Ey Göz, Güzel Gör!
"Güzel gören güzel düşünür;" güzel düşünen, ruhunda iyi şeylerin tohumlarını inkişaf ettirir ve sînesinde kurduğu cennetlerde yaşar gider…
Dünya, bazen karanlıklarla dolu görünür. İnsan hayatında fırtınalar kopar, dalgalar sahilleri döver, bazen de umutla kurulan gemileri sarsar. Yokuşlar bizi yorar, nefesimizi keser. Karanlık bir tünelde yürüyor gibi hissettiğimiz zamanlar olur. Kimi günler bir gece kadar karanlık geçer.
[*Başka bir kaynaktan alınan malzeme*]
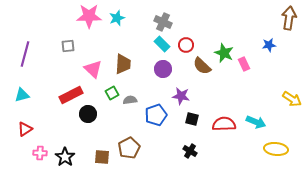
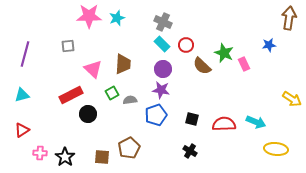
purple star: moved 20 px left, 6 px up
red triangle: moved 3 px left, 1 px down
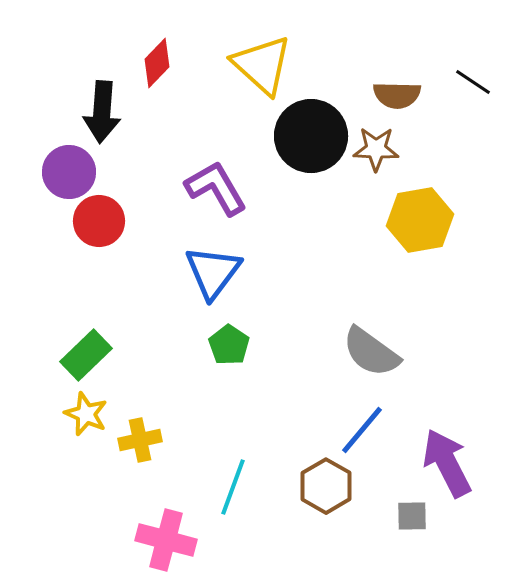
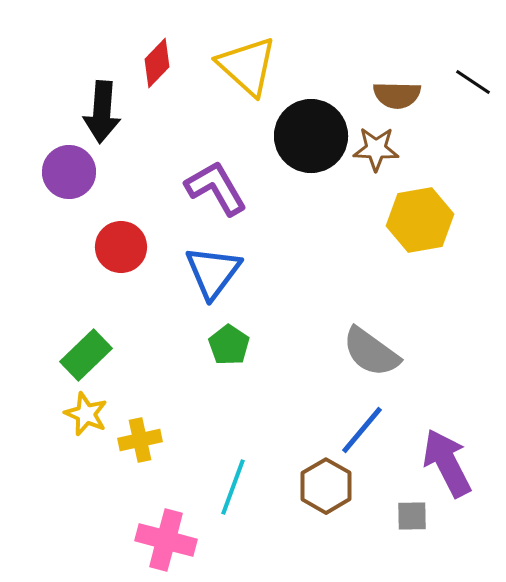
yellow triangle: moved 15 px left, 1 px down
red circle: moved 22 px right, 26 px down
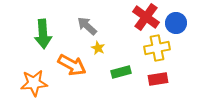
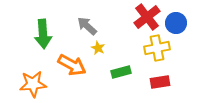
red cross: moved 1 px right; rotated 16 degrees clockwise
red rectangle: moved 2 px right, 3 px down
orange star: moved 1 px left, 1 px down
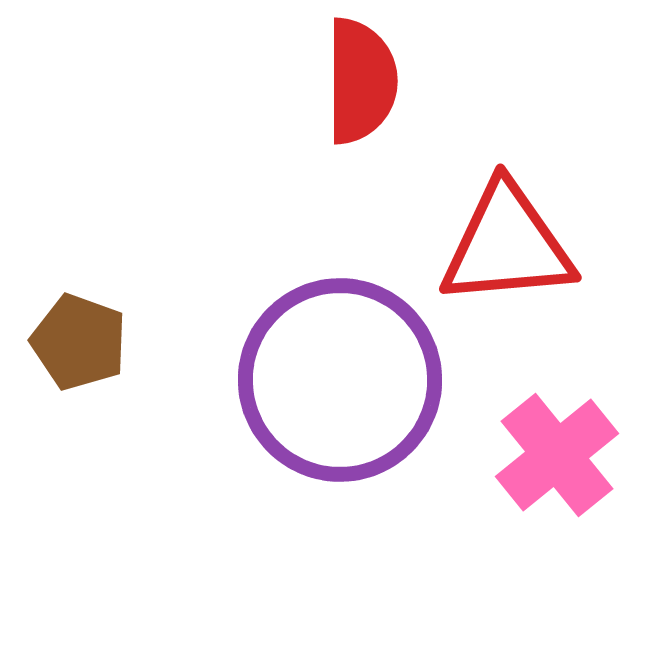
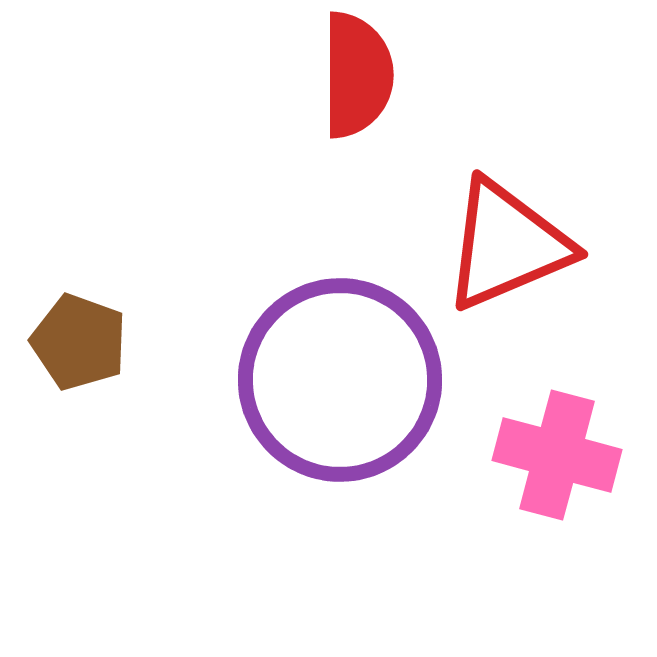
red semicircle: moved 4 px left, 6 px up
red triangle: rotated 18 degrees counterclockwise
pink cross: rotated 36 degrees counterclockwise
Oysa biz, bu karanlıkların peşine düşmek için değil, içimizde taşıdığımız ışığı çoğaltmak için buradayız. Gördüğümüz her şeyin ardındaki güzellikleri fark etmek, kusurların ve eksiklerin ötesine bakarak, Rabbimizin her işinde bir hikmet, bir rahmet olduğunu bilmek bizim vazifemiz. Güzel görüp, güzel düşünmek; güzel düşünüp hayatı, her anıyla bir hikmet tecellisi olarak yaşamak bizim düsturumuz.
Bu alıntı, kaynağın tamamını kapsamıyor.